§ Task item
Stop at the line containing "Jedz razowce z grubym ziarne": repeat exactly every line of the entries below from the first up to it, plus that line, with pictures omitted.

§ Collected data
== Segment start ==

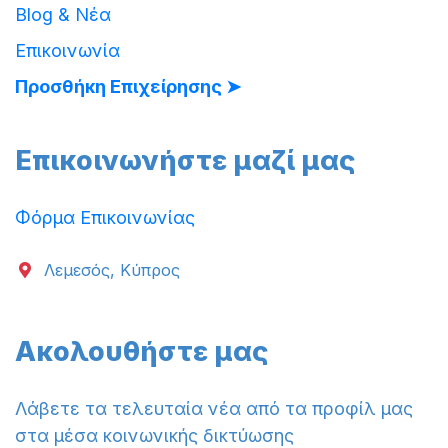
Blog & Νέα
Επικοινωνία
Προσθήκη Επιχείρησης ➤
Επικοινωνήστε μαζί μας
Φόρμα Επικοινωνίας
Λεμεσός, Κύπρος
Ακολουθήστε μας
Λάβετε τα τελευταία νέα από τα προφίλ μας
στα μέσα κοινωνικής δικτύωσης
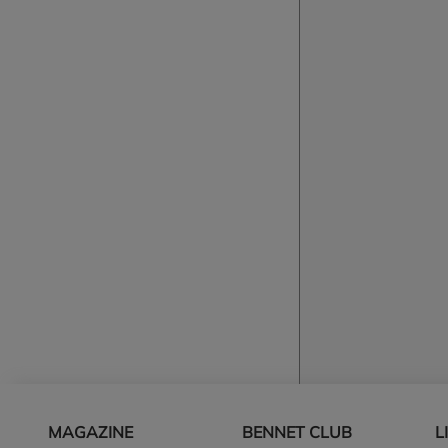
Piè di pagina
MAGAZINE
BENNET CLUB
L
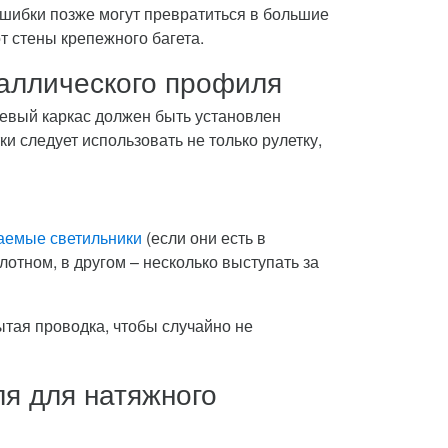
ошибки позже могут превратиться в большие
т стены крепежного багета.
таллического профиля
евый каркас должен быть установлен
и следует использовать не только рулетку,
аемые светильники
(если они есть в
лотном, в другом – несколько выступать за
рытая проводка, чтобы случайно не
я для натяжного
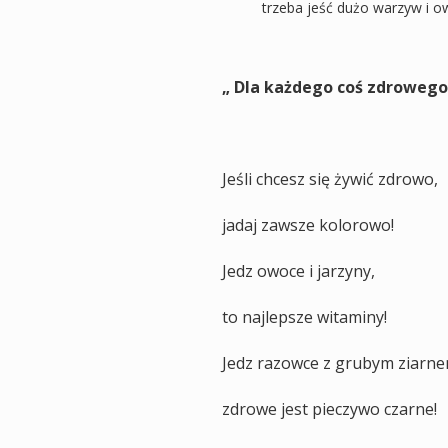
trzeba jeść dużo warzyw i 
„ Dla każdego coś zdrowego
Jeśli chcesz się żywić zdrowo,
jadaj zawsze kolorowo!
Jedz owoce i jarzyny,
to najlepsze witaminy!
Jedz razowce z grubym ziarne
zdrowe jest pieczywo czarne!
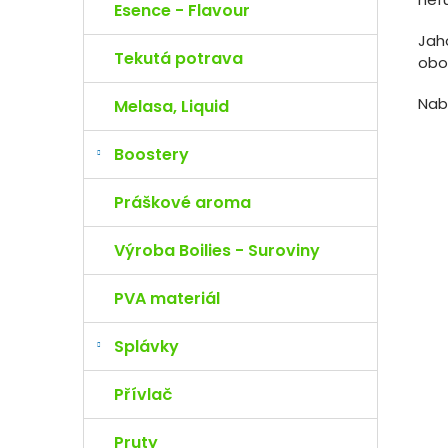
Esence - Flavour
Jah
Tekutá potrava
obo
Nab
Melasa, Liquid
Boostery
Práškové aroma
Výroba Boilies - Suroviny
PVA materiál
Splávky
Přívlač
Pruty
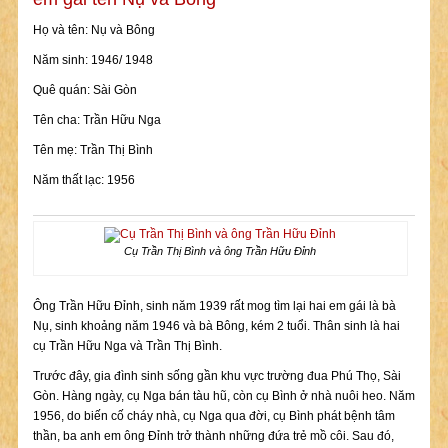
Họ và tên: Nụ và Bông
Năm sinh: 1946/ 1948
Quê quán: Sài Gòn
Tên cha: Trần Hữu Nga
Tên mẹ: Trần Thị Bình
Năm thất lạc: 1956
Cụ Trần Thị Bình và ông Trần Hữu Đỉnh
Ông Trần Hữu Đỉnh, sinh năm 1939 rất mog tìm lại hai em gái là bà
Nụ, sinh khoảng năm 1946 và bà Bông, kém 2 tuổi. Thân sinh là hai
cụ Trần Hữu Nga và Trần Thị Bình.
Trước đây, gia đình sinh sống gần khu vực trường đua Phú Thọ, Sài
Gòn. Hàng ngày, cụ Nga bán tàu hũ, còn cụ Bình ở nhà nuôi heo. Năm
1956, do biến cố cháy nhà, cụ Nga qua đời, cụ Bình phát bệnh tâm
thần, ba anh em ông Đỉnh trở thành những đứa trẻ mồ côi. Sau đó,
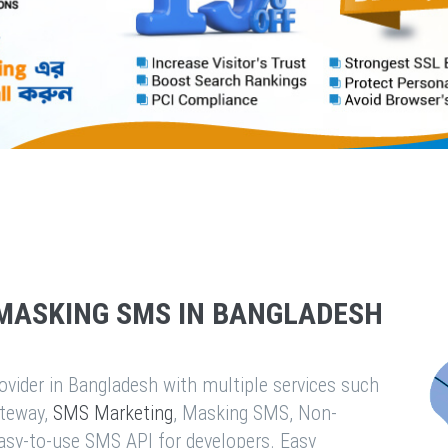
MASKING SMS IN BANGLADESH
vider in Bangladesh with multiple services such
teway,
SMS Marketing
, Masking SMS, Non-
easy-to-use SMS API for developers. Easy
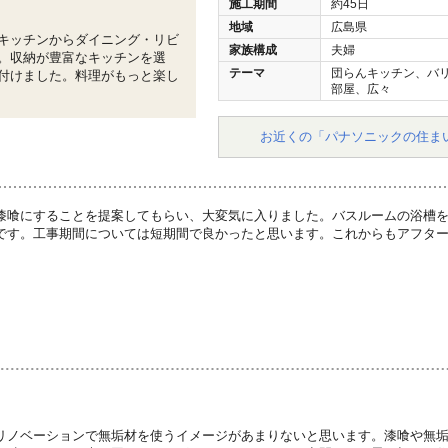
施工期間
約45日
地域
広島県
キッチンからダイニング・リビ
家族構成
夫婦
。収納が豊富なキッチンを選
テーマ
団らんキッチン、バ
付けました。料理がもっと楽し
部屋、広々
お近くの「パナソニックの住ま
漆喰にすることを提案してもらい、大変気に入りました。バスルームの浴槽
です。工事期間については短期間で良かったと思います。これからもアフタ
リノベーションで無垢材を使うイメージがあまりないと思います。漆喰や無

== Segment end ==

§ Solution for this task
Blog & Νέα
Επικοινωνία
Προσθήκη Επιχείρησης ➤
Επικοινωνήστε μαζί μας
Φόρμα Επικοινωνίας
Λεμεσός, Κύπρος
Ακολουθήστε μας
Λάβετε τα τελευταία νέα από τα προφίλ μας
στα μέσα κοινωνικής δικτύωσης
Piè di pagina
MAGAZINE
BENNET CLUB
L
ошибки позже могут превратиться в большие
т стены крепежного багета.
таллического профиля
евый каркас должен быть установлен
и следует использовать не только рулетку,
аемые светильники
(если они есть в
лотном, в другом – несколько выступать за
рытая проводка, чтобы случайно не
я для натяжного
trzeba jeść dużo warzyw i 
„ Dla każdego coś zdrowego
Jeśli chcesz się żywić zdrowo,
jadaj zawsze kolorowo!
Jedz owoce i jarzyny,
to najlepsze witaminy!
Jedz razowce z grubym ziarne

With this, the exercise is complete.